Seasonal eating is a win on all fronts: it tastes fresher, it’s better for the environment, and it can save money. 

Seasonal food generally uses less water and land than food eaten out of season. It also saves money on your grocery bills because it requires less transportation and less storage which lowers costs, and when produce is more abundant it drives prices down. 

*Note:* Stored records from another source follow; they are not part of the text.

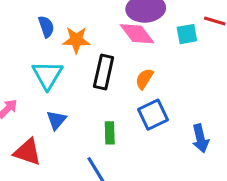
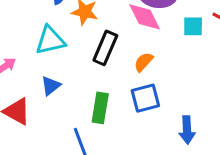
cyan triangle: (47, 75) -> (50, 40), turned 36
green rectangle: (110, 133) -> (100, 108), size x1.4

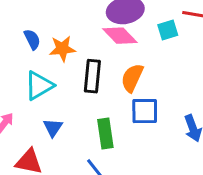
orange semicircle: (144, 62) -> (132, 78), size x1.4
blue square: (145, 98) -> (145, 111), turned 32

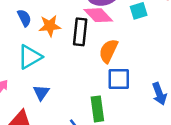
black rectangle: (92, 76) -> (80, 32), moved
green rectangle: (105, 134) -> (97, 109), moved

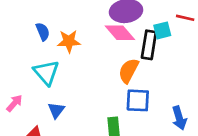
black rectangle: (80, 32) -> (149, 45), moved
cyan triangle: (30, 57) -> (46, 73), turned -44

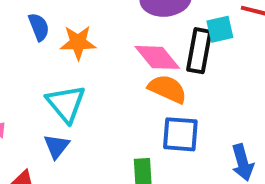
pink diamond: (120, 33) -> (157, 57), moved
orange semicircle: (129, 71) -> (167, 89), turned 85
cyan triangle: (46, 73) -> (66, 104), moved

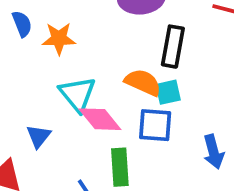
cyan square: (220, 29) -> (168, 92), moved
pink diamond: (157, 57) -> (100, 119), moved
cyan triangle: (66, 104) -> (78, 94), moved

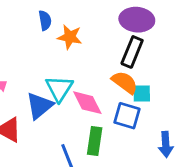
black rectangle: (173, 47) -> (132, 52), moved
cyan triangle: (78, 94) -> (59, 89), moved
blue triangle: (39, 136) -> (40, 106), size x1.5

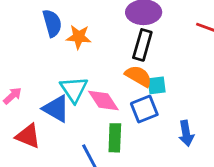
blue semicircle: (45, 20) -> (52, 23), size x1.4
blue triangle: (40, 106) -> (56, 109), turned -44
blue square: (127, 116) -> (144, 109), turned -32

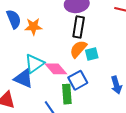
orange semicircle: (138, 76) -> (78, 49), turned -72
cyan triangle: (74, 89) -> (34, 64), turned 35
blue square: (144, 109) -> (78, 80), moved

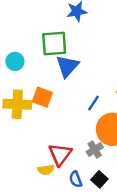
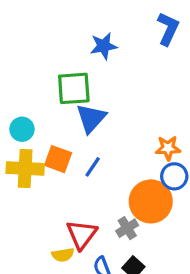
cyan circle: (15, 61) -> (22, 129), moved
blue line: (94, 103) -> (93, 167), moved

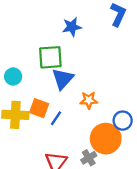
cyan circle: (22, 129) -> (13, 76), moved
orange star: (168, 148) -> (89, 100), moved
blue line: (93, 167) -> (56, 118), moved

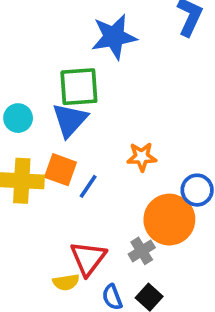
blue star: (72, 27) -> (114, 37), size x1.4
blue triangle: (63, 79) -> (70, 120), moved

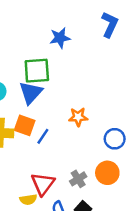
blue star: (114, 37) -> (60, 38), size x0.7
orange circle: (169, 220) -> (107, 173), moved, size x0.7

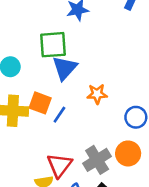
blue triangle: (31, 93) -> (65, 68), moved
gray cross: (78, 179) -> (97, 160), size x1.5

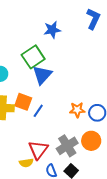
green square: (53, 45) -> (33, 57), turned -30
orange star: (97, 94) -> (77, 110), moved

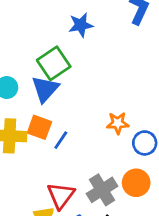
blue triangle: (42, 75) -> (45, 89), moved
orange star: (77, 110) -> (118, 123), moved

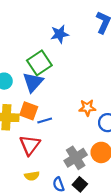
blue line: (61, 140) -> (45, 120), turned 40
red triangle: (61, 196) -> (30, 145), moved

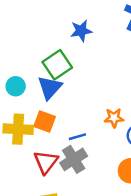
blue line: (45, 120) -> (77, 137), moved
gray cross: (76, 158) -> (74, 159), moved

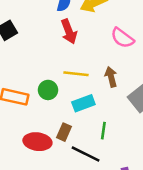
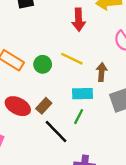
cyan rectangle: (83, 103) -> (83, 94), moved

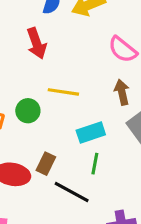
red arrow: (79, 20) -> (37, 43), moved
brown arrow: (102, 72) -> (122, 92), moved

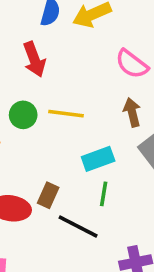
green circle: (28, 111) -> (23, 115), moved

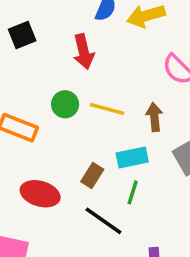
brown arrow: (132, 112) -> (154, 117), moved
brown rectangle: (48, 195) -> (92, 176), moved

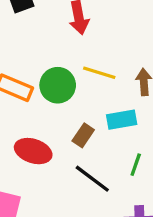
green circle: (65, 104) -> (58, 85), moved, size x1.4
green line: (133, 192) -> (136, 165), moved

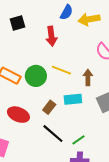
green line: (136, 165) -> (78, 140), moved, turned 32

Since what’s in season varies based on your region’s climate and farming practices, check out this seasonal food guide to learn which foods are available in what season in your area. For a general reference, here is our guide: 

Future’s Guide to Seasonal Eating

Spring (March – April – May) 

  • Asparagus 
  • Carrots 
  • Green Onions 
  • Leafy greens (kale, lettuce, kale, spinach, Swiss chard) 
  • Peas 
  • Radishes 
  • Rhubarb 

Summer (June – July – August) 

  • Berries 
  • Corn 
  • Cucumbers 
  • Eggplant 
  • Figs 
  • Grapes 
  • Green Beans 
  • Melons 
  • Peppers 
  • Stone fruits (apricots, cherries, nectarines, peaches, plums) 
  • Summer Squash 
  • Tomatoes 
  • Zucchini 

Fall (September – October – November) 

  • Apples 
  • Brussels Sprouts 
  • Dates 
  • Squashes (acorn, butternut, spaghetti) 
  • Pomegranates 
  • Pumpkins 
  • Sweet Potatoes 

Winter (December – January – February) 

  • Bok Choy 
  • Broccoli 
  • Cauliflower 
  • Celery 
  • Citrus fruits (clementines, grapefruit, lemons, limes, oranges, tangerines) 
  • Leafy greens (collards, kale, mustard greens, spinach) 
  • Root vegetables (beets, turnips) 

Seasonal eating is just one piece of sustainable food consumption. Reducing food waste alongside eating less meat and dairy remain some of the most impactful dietary changes to minimize your carbon footprint. As with all aspects of environmentally friendly living, the most sustainable lifestyle is the one you can maintain.